In the listing that follows, the lines starting at the one containing "Site will be" and ending at the one containing "My Website 2025" are to be returned exactly, both boundary lines included, and no others.
---- RECORD EXCERPTS
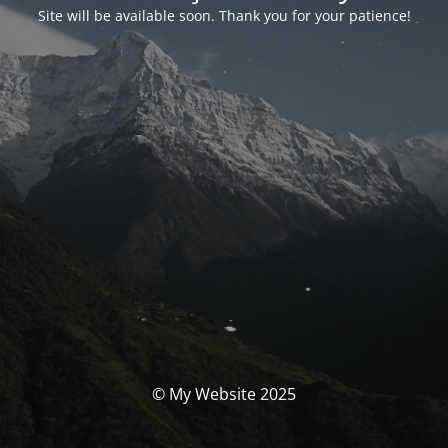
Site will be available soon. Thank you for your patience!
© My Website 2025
--------
---- RECORD EXCERPTS
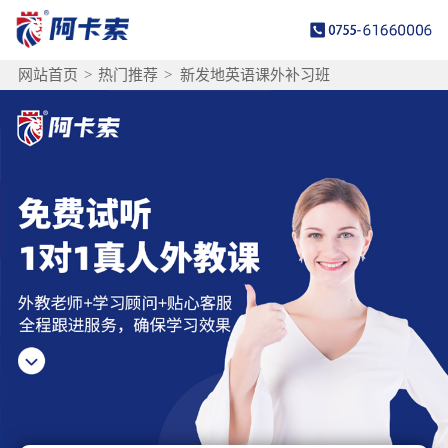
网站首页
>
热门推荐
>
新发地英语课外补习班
--------
## PROBLEM SOLUTION
Site will be available soon. Thank you for your patience!
© My Website 2025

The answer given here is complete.